=== Begin Enclosure ===
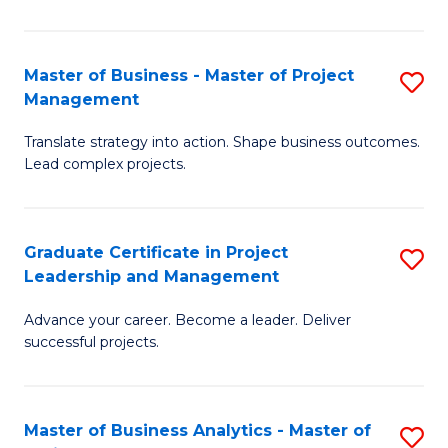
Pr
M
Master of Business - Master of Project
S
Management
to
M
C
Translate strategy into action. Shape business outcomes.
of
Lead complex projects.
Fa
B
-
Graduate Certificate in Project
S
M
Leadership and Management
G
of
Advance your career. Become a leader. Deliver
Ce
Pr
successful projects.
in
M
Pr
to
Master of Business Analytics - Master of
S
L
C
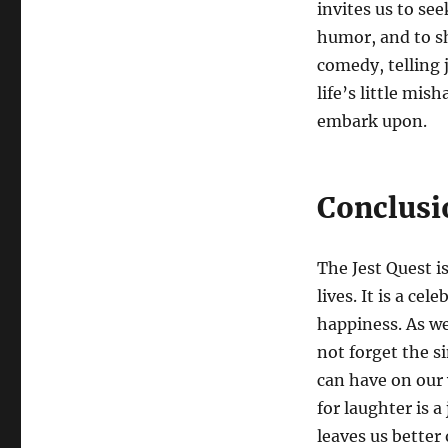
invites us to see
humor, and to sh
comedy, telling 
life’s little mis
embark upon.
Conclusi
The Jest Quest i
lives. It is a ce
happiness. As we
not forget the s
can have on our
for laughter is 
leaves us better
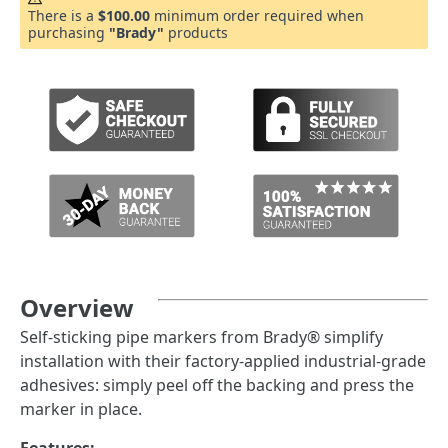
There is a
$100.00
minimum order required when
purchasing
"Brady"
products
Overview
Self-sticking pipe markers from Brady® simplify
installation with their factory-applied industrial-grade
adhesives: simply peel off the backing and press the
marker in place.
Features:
=== End Enclosure ===
Only the lines from the one containing "Self-sticking pipe markers" through the final line of the records above should be printed, exactly as they stand.

**Result for this task:**
Self-sticking pipe markers from Brady® simplify
installation with their factory-applied industrial-grade
adhesives: simply peel off the backing and press the
marker in place.
Features:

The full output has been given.